GE社では、風力発電器やジェットエンジンだけでなく、自社グループで取り扱っている、電車、船舶、タービン、医療機器など、ネットワークに繋がる機械から膨大なデータを分析することを試みている。この分析により効率化することで、顧客に価値を提供できるとしている。さらにGE社は、「Power of 1%」を掲げ、「当社のすべての顧客の1%の効率化が年間200億ドルの利益を生みだせる」と述べている。具体的には、15年間で航空機は300億ドル、発電所は660億ドル、鉄道は270億ドルのコスト削減が可能だという。

この1%の改善を検知し、実現を可能としているのがIoTである。モノがインタネットに繋がることにより、モノから生み出されたデータをインタネット上で集約をできる。このデータは現実で起こっていることの写像である。このようにデジタル環境で生成されたデータによって現実の様子をリアルタイムに再現することをデジタルツインと呼んだりもする。

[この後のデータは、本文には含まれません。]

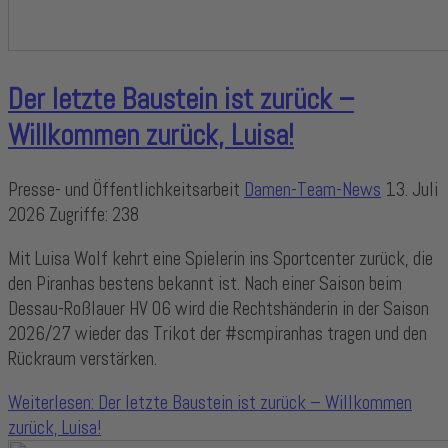
Der letzte Baustein ist zurück –
Willkommen zurück, Luisa!
Presse- und Öffentlichkeitsarbeit
Damen-Team-News
13. Juli
2026
Zugriffe: 238
Mit Luisa Wolf kehrt eine Spielerin ins Sportcenter zurück, die
den Piranhas bestens bekannt ist. Nach einer Saison beim
Dessau-Roßlauer HV 06 wird die Rechtshänderin in der Saison
2026/27 wieder das Trikot der #scmpiranhas tragen und den
Rückraum verstärken.
Weiterlesen: Der letzte Baustein ist zurück – Willkommen
zurück, Luisa!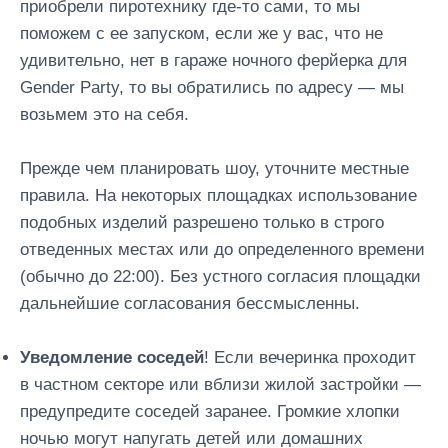
приобрели пиротехнику где-то сами, то мы
поможем с ее запуском, если же у вас, что не
удивительно, нет в гараже ночного ферйерка для
Gender Party, то вы обратились по адресу — мы
возьмем это на себя.
Прежде чем планировать шоу, уточните местные
правила. На некоторых площадках использование
подобных изделий разрешено только в строго
отведенных местах или до определенного времени
(обычно до 22:00). Без устного согласия площадки
дальнейшие согласования бессмысленны.
Уведомление соседей
! Если вечеринка проходит
в частном секторе или вблизи жилой застройки —
предупредите соседей заранее. Громкие хлопки
ночью могут напугать детей или домашних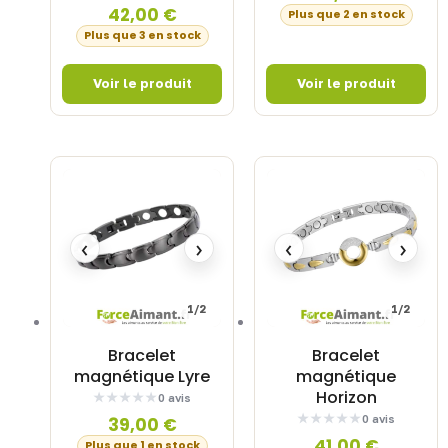
42,00
€
Plus que 2 en stock
Plus que 3 en stock
‹
›
‹
›
1/2
1/2
Bracelet
Bracelet
magnétique Lyre
magnétique
Horizon
0 avis
0 avis
39,00
€
41,00
€
Plus que 1 en stock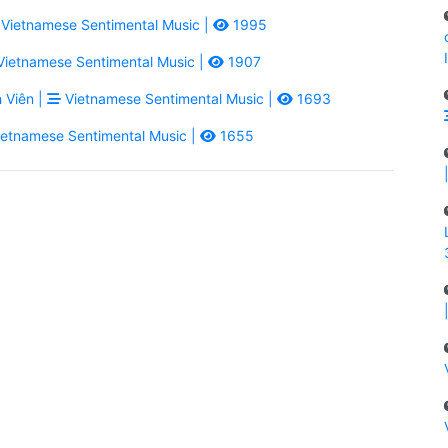
Vietnamese Sentimental Music |
1995
ietnamese Sentimental Music |
1907
 Viên |
Vietnamese Sentimental Music |
1693
etnamese Sentimental Music |
1655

デジタルツインによって、我々は現実で起こっていることをいち早く把握したり認識したりすることが可能となった。これにより、不測の事態に陥る前に対応ができるようになった。さらに、無駄な動きをつぶさにチェックできるようになった。我々はどのように最適に効率的に動く事かできるかを細かく考えることができるようになった。

これこそが、IoTが生み出す大きな価値となっている。IoTによって得られたデータを対象として、データ分析して見つかる小さなことが、大きなポテンシャルを秘めているのだ。